45

Consider the following brief numpy session showcasing uint64 data type

import numpy as np
 
a = np.zeros(1,np.uint64)
 
a
# array([0], dtype=uint64)
 
a[0] -= 1
a
# array([18446744073709551615], dtype=uint64)
# this is 0xffff ffff ffff ffff, as expected

a[0] -= 1
a
# array([0], dtype=uint64)
# what the heck?

I'm utterly confused by this last output.

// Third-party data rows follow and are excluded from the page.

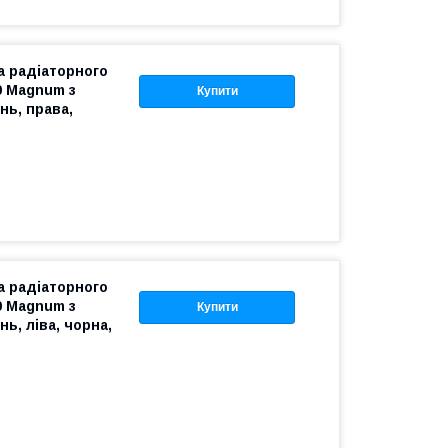
 радіаторного
0 Magnum з
Купити
нь, права,
 радіаторного
0 Magnum з
Купити
ь, ліва, чорна,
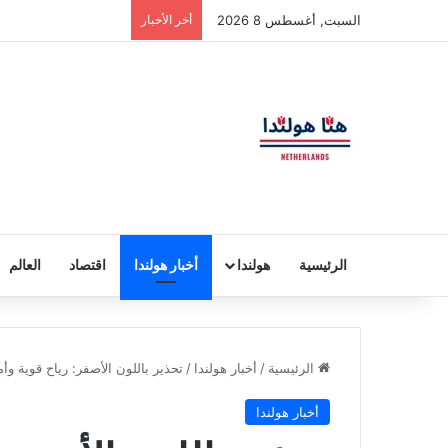
السبت, أغسطس 8 2026
أخر الأخبار
الرئيسية
هولندا
أخبار هولندا
اقتصاد
العالم
الرئيسية
/
أخبار هولندا
/
تحذير باللون الأصفر: رياح قوية وأ
أخبار هولندا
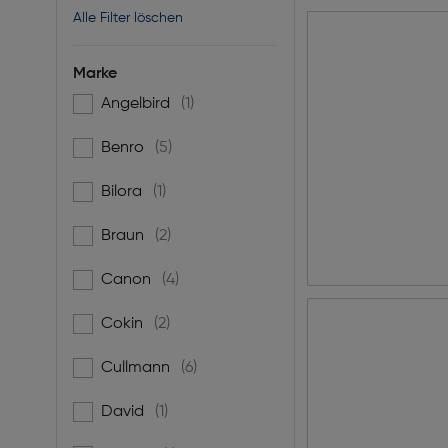
Alle Filter löschen
Marke
Angelbird
(1)
Filtern nach Marke: Angelbird
Benro
(5)
Filtern nach Marke: Benro
Bilora
(1)
Filtern nach Marke: Bilora
Braun
(2)
Filtern nach Marke: Braun
Canon
(4)
Filtern nach Marke: Canon
Cokin
(2)
Filtern nach Marke: Cokin
Cullmann
(6)
Filtern nach Marke: Cullmann
David
(1)
Filtern nach Marke: David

I would expect 0xFFFF'FFFF'FFFF'FFFE.

What exactly is going on here?

My setup:

>>> sys.platform
'linux'
>>> sys.version
'3.10.5 (main, Jul 20 2022, 08:58:47) [GCC 7.5.0]'
>>> np.version.version
'1.23.1'
Albert.Lang
  • 523
  • 3
  • 8
  • 5
    Interestingly I get a `OverflowError: long too big to convert` for the second decrement. What version of numpy is this, and in what environment? – Dan Mašek Apr 30 '23 at 16:53
  • 3
    Does it matter if you make the 1 an np array of uint64 type also? – ProfDFrancis Apr 30 '23 at 16:55
  • 4
    Same as Dan, I get `OverflowError: Python int too large to convert to C long` – njzk2 Apr 30 '23 at 16:55
  • 4
    `b = np.zeros(1,np.uint64); b[0] = 1; a - b` give, as one may expect, `array([18446744073709551614], dtype=uint64)`. Similarly `a[0] -= np.uint64(1)` also works. I suspect the `-=` is allowing a conversion to the right-hand side-value type – njzk2 Apr 30 '23 at 16:56
  • 5
    I'm seeing the same issue as OP. Running 3.11 on MacOS. `a[0] -= 1` leaves the value at zero, while `a -= 1` sets the value to FF..FF. – Frank Yellin Apr 30 '23 at 16:59
  • 3
    I got some strange result as well, but not the same one: 0, 0xffffffffffffffff (good so far), then 0x8000000000000000 (???) – harold Apr 30 '23 at 17:03
  • 1
    @ProfDFrancis see comment by njzk2. numpy scalars like `one = np.uint64(1)` also work as expected, `a[0] -= one` even gives an overflow warning at the first subtraction. – Albert.Lang Apr 30 '23 at 17:22
  • 3
    Even `a[0] -= 0` does the same for me. – Kelly Bundy Apr 30 '23 at 18:09
  • 2
    I got the same result as @harold. After a little testing, I found that `a[0] = 1152921504606847360; a[0] -= 1` results in `1152921504606847488` ( it is increasing). Comparing the bit representations of these numbers, it appears that they are truncated at the upper 52 bits after subtraction. Since this is the same length as the float64 fractional bits, this is probably what is happening. – ken Apr 30 '23 at 18:28
  • 2
    @harold: Now that there are answers explaining that floating point conversion is involved, it makes me wonder if you're seeing hardware behaviour. Out-of-range FP to signed-int conversion on x86 produced `0x8000...` (INT_MIN / LONG_MIN), the "indefinite integer" value (https://www.felixcloutier.com/x86/cvtsd2si). AVX-512 FP to unsigned int conversion produces 0xFFFF... for out-of-range inputs. (https://www.felixcloutier.com/x86/vcvtsd2usi). – Peter Cordes May 01 '23 at 14:36
  • @harold: IDK if either result could be explained that way, or if Python range-checks would come into play. Or if not actual AVX-512 hardware, then perhaps a Python compiled with MSVC's FP -> uint64 conversion routines which define the result of out-of-range conversions to match what AVX-512 hardware does: https://devblogs.microsoft.com/cppblog/microsoft-visual-studio-2022-and-floating-point-to-integer-conversions/ . The conversion that gives `0xffff...` is a float with value `-1` which is indeed out-of-range for `uint64_t`, but the 2nd conversion is also out-of-range for `uint64_t`. – Peter Cordes May 01 '23 at 14:38

5 Answers5

40

By default, NumPy converts Python int objects to numpy.int_, a signed integer dtype corresponding to C long. (This decision was made back in the early days when Python int also corresponded to C long.)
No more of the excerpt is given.